The flow distribution device 5, in practical operation, is directly connected to the outlet of a twin-screw conveying food extruder 45, for example of the type marketed by Buler AG, of 9240 Uzwil, Switzerland, via said extruder's outlet flange 30. It is similarly connected to a multi-channel cooling die 50, whose extrudate flow channels 40 are arranged radially about a circular axis, for example as disclosed in patent document no. WO 01/49474, via said cooling die's inlet flange 35. This attachment is partially indicated in FIG. 3, wherein the position of the extrudate flow channels 40 is also indicated.

The cross-sectional view shown in FIG. 4 shows the structure of the device 5 and its essential operational features; in particular it's internal geometry. The device 5 is shown attached to a twin-screw extruder, having compression screws 38 of approximate diameter D, and to a multi-channel cooling die 50. The positions of the extrudate flow channels 40 are shown.

In particular, it will be noted that the length of the typical extrudate flow path L, relative to the diameter D, is greater than about 1.7:1. Those skilled in the art, and in particular those persons familiar with the flow of extrudate fluids, will perceive that the relative length of this flow path will greatly assist in the promotion of laminar flow of the extrudate 42 through the device 5 and on into the channels 40.

The device 5 is characterised by three main zones: a flow-restricting zone 55 of decreasing overall internal diameter in the direction of flow, and which also gradually transforms the internal profile of the device 5 from an ovular shape (matching the extruder outlet) to a substantially circular shape; a throat 60 of substantially circular profile, at which the minimum overall internal diameter is reached; and an expansion zone 65, in which the overall internal diameter increases (progressively less rapidly) in the direction of extrudate flow.

Extrudate 42 exiting the screws 38 of the extruder will tend to be engaged in turbulent flow.

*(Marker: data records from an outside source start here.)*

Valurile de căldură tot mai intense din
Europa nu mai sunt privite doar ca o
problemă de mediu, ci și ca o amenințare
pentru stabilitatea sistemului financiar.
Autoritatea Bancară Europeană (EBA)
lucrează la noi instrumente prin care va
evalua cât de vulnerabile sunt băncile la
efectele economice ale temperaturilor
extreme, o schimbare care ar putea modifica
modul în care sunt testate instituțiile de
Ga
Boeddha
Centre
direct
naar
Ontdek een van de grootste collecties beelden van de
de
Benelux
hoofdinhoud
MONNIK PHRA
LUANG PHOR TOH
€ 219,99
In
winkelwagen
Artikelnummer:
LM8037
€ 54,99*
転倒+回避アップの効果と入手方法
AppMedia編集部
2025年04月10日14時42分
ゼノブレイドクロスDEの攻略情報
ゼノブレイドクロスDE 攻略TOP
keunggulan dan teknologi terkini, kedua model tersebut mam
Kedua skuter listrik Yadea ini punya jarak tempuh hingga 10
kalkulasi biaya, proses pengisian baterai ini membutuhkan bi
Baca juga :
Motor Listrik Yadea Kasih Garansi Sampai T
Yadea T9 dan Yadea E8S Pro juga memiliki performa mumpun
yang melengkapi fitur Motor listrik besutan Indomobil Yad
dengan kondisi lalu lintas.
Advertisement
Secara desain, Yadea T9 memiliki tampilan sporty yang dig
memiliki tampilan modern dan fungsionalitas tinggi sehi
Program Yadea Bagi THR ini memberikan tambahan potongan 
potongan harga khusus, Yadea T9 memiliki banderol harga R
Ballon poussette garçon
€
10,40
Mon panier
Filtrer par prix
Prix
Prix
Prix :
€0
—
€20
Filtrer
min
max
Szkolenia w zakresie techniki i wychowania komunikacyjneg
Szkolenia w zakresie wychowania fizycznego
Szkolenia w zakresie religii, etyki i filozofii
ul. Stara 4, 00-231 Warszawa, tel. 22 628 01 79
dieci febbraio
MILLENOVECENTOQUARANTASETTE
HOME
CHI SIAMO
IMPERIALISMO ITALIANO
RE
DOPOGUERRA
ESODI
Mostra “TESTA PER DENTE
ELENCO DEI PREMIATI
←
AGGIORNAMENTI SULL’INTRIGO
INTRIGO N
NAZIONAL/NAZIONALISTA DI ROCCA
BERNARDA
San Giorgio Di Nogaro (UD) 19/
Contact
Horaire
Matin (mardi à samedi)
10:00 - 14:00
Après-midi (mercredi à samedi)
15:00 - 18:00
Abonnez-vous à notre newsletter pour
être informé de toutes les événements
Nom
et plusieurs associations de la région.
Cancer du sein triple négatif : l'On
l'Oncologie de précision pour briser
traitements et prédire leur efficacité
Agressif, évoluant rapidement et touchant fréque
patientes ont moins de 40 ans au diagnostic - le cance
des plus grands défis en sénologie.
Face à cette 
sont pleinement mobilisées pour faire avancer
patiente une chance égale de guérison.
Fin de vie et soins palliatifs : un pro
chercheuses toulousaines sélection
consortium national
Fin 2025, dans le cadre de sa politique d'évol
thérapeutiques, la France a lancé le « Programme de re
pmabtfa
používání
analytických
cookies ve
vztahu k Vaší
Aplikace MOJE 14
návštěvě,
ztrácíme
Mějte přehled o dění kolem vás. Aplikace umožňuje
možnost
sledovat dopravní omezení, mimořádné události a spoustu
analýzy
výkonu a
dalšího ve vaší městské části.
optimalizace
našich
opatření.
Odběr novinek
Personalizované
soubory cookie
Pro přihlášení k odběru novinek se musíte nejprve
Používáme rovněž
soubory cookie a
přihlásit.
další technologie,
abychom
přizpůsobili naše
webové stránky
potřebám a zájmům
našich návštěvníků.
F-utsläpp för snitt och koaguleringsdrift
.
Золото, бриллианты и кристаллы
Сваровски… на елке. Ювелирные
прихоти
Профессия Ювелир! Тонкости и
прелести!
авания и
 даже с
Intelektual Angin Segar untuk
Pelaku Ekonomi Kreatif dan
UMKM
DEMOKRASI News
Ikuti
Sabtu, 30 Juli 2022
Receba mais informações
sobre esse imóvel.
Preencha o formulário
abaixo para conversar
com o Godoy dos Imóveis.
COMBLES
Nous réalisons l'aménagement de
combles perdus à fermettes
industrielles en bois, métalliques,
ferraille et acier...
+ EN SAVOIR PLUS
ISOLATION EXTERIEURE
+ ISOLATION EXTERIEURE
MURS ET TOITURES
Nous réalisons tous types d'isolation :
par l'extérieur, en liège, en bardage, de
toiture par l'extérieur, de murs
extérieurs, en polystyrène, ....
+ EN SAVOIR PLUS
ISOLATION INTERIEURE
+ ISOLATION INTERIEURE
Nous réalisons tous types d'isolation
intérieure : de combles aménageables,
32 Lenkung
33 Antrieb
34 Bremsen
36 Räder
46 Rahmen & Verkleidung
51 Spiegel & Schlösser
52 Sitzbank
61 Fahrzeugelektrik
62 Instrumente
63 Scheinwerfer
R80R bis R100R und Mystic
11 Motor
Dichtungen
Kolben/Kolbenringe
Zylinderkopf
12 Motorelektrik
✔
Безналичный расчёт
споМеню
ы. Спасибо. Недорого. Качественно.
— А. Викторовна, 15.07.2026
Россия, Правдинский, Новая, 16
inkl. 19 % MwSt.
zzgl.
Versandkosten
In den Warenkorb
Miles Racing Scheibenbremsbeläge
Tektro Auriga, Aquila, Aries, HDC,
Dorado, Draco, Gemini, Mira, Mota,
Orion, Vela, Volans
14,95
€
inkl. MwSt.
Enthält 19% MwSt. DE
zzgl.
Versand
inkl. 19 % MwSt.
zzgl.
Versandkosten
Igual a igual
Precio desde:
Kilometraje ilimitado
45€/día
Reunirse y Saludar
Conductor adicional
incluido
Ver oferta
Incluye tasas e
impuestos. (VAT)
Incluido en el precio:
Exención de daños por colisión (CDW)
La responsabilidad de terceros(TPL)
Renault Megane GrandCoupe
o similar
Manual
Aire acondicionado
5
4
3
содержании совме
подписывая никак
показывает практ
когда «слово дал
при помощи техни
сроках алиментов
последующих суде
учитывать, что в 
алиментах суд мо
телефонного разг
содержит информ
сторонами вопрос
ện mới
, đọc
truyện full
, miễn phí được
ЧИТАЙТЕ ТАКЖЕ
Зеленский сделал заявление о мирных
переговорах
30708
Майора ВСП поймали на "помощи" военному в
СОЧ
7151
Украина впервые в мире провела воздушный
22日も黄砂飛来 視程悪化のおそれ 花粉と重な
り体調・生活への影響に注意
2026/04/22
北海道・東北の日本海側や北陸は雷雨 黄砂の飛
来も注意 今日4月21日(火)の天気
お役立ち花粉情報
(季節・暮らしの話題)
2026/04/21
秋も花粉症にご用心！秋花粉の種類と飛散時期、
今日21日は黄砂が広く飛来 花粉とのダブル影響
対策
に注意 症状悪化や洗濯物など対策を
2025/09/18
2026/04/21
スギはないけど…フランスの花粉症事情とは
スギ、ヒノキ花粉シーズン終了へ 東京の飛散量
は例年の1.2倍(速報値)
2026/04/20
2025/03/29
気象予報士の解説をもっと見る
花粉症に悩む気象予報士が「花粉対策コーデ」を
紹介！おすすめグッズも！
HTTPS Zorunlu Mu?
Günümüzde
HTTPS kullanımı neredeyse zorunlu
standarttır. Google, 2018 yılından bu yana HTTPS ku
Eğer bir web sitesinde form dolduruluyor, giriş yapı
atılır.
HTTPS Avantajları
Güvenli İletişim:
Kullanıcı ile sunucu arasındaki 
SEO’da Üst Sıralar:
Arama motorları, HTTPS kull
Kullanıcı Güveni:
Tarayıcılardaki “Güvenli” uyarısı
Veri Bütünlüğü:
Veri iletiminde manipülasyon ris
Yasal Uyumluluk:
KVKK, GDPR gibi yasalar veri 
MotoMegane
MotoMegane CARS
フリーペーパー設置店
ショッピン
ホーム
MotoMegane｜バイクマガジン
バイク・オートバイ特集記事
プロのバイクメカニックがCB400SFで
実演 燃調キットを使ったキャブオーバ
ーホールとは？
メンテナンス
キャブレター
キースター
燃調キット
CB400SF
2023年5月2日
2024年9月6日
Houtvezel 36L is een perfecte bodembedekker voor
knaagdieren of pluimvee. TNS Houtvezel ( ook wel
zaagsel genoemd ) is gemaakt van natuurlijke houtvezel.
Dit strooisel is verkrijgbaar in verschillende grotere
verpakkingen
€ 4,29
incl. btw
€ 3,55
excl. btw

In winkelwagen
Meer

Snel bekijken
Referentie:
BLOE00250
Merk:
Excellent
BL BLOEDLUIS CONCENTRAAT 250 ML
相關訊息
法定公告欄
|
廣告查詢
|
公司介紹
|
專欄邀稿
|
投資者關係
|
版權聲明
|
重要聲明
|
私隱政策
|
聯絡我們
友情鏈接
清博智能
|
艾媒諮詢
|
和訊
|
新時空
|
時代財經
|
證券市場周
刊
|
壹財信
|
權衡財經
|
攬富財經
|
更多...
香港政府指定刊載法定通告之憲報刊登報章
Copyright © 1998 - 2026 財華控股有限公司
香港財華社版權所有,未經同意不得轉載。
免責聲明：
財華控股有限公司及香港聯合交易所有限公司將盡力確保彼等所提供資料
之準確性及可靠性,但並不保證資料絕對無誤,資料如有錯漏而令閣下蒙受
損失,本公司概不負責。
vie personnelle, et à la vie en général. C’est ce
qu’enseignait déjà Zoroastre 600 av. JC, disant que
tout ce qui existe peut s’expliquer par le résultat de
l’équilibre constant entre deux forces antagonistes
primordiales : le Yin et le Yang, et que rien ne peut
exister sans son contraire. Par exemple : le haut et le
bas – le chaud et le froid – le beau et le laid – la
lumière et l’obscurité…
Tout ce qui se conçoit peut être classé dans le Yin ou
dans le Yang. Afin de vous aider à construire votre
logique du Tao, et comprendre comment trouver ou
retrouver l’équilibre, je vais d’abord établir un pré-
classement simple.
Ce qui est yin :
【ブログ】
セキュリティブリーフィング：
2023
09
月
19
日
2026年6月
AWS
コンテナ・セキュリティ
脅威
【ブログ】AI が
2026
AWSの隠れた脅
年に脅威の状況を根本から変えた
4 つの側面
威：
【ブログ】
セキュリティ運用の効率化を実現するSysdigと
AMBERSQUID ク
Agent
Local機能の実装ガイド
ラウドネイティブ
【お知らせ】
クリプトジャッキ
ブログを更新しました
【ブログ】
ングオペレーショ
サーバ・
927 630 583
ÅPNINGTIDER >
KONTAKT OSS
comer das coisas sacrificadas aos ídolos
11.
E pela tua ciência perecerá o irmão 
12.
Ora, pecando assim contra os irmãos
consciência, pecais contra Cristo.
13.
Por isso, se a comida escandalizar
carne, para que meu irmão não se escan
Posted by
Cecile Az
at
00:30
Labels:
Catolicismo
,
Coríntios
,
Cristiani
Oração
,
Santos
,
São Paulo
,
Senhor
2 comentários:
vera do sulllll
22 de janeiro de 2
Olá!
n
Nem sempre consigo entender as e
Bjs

The throat 60 compresses this material and in so doing tends to reduce the relative turbulence of the flow. In addition, the transformation of the internal profile from ovular to circular tends to approximately equalise the flow path length of any element of extrudate 42 between the throat 60 and the cooling die 50, which assists in maintaining even, laminar flow and which helps to ensure an even radial distribution of flow to all of the cooling die extrudate channels 40.

A nose-piece 70 of approximately parabolic profile is placed inside the device 5, aligned with the device 5 centre-line. It is located at the centre of the inlet face of the cooling die 50. The overall external diameter of the surface 75 of the nose-piece 70 increases (progressively less rapidly) in the direction of extrudate flow. The effect of the shape and positioning of this nose-piece 70 is that the extrudate 42 is forced to flow through an annular channel, whose overall diameter increases in the direction of extrudate flow, but whose annular width remains substantially constant for at least a substantial portion of the expansion zone 65.

The practical effect of this arrangement is that the extrudate 42 flowing in the annular channel is greatly encouraged to adopt substantially laminar flow, as opposed to turbulent flow, with the attendant advantages for the formation of the desired texture in the final product.

In addition, it is preferred that the final annular width of the channel at the outlet of the device 5 is approximately equal to the height of the extrudate channels 40 in the cooling die 50, to further ensure that the laminar flow established in the device 5 is substantially maintained in the cooling die 50.

It will be apparent to those skilled in the art that the essential features of the invention may be embodied by many other physical configurations and that the above example is merely one such embodiment.